Baisses de rendement et résistances
Aujourd’hui, le monde agricole est inquiet, même si le sujet ne fait pas les gros titres, des baisses de rendement. Les raisons sont bien sûr multifactorielles. Parmi elles, on trouve le bouleversement climatique dont les conséquences s’accroissent chaque année. Et, les conséquences des changements globaux sur la perte de biodiversité sont plus importantes que prévu. L’étude publiée dans la revue internationale Science d’octobre 2024 en atteste.

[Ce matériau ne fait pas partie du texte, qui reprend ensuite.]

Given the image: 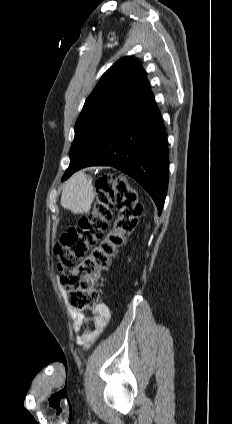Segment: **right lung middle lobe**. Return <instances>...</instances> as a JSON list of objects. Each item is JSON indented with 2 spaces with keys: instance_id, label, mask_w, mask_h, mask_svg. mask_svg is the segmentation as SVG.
Wrapping results in <instances>:
<instances>
[{
  "instance_id": "1",
  "label": "right lung middle lobe",
  "mask_w": 232,
  "mask_h": 424,
  "mask_svg": "<svg viewBox=\"0 0 232 424\" xmlns=\"http://www.w3.org/2000/svg\"><path fill=\"white\" fill-rule=\"evenodd\" d=\"M131 106L104 105L82 111L75 124L70 165L62 180L79 170L87 157L116 128L130 121Z\"/></svg>"
}]
</instances>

Un des résultats de l’étude montre ainsi que l’ampleur des extinctions d’oiseaux induites par les activités humaines est telle qu’elle correspond à une perte d’environ 3 milliards d’années d’histoire évolutive unique. Les écosystèmes sont complètement déboussolés.
En conséquence, les plantes qui poussent dans des sols vidés de l’essentiel de la vie, à coup de phyto, sont bien moins résistantes aux aléas climatiques plus rudes, et aux ravageurs, rendus plus forts par des années de pesticides.
Une brise de fraîcheur sur les cultures
Ces répulsifs constituent donc un espoir d’amélioration notable. Ils ont été présentés aux sénateurs comme une alternatives aux insecticides pour les grandes cultures. Espérons qu’on ne les oubliera pas lorsqu’on appliquera la loi d’orientation agricole qui est votée avec un amendement inquiétant. Il a inscrit le principe de ne pas interdire de pesticides “sans solutions économiquement viables et techniquement efficaces apportées aux agriculteurs” (Amdts n° 254 rect. ter et n° 704 rect).